= About this exercise =
What is needed is each line of the data below that holds the string "Storacha".

(Supplied entries begins)

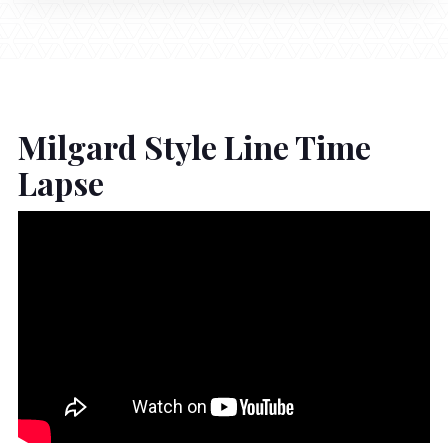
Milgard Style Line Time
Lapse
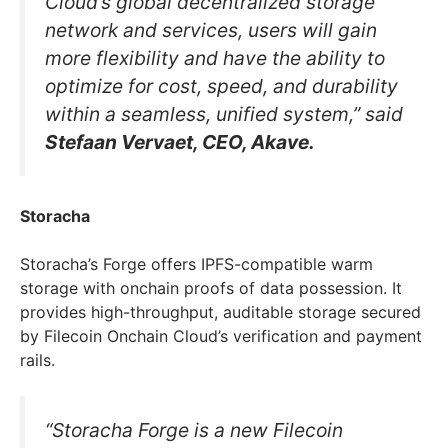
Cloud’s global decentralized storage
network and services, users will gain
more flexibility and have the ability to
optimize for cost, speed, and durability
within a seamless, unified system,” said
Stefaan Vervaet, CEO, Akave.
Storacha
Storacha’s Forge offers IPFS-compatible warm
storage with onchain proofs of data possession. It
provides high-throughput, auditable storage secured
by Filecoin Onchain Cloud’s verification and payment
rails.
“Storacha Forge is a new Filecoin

(Supplied entries ends)

= Answer box =
Storacha
Storacha’s Forge offers IPFS-compatible warm
“Storacha Forge is a new Filecoin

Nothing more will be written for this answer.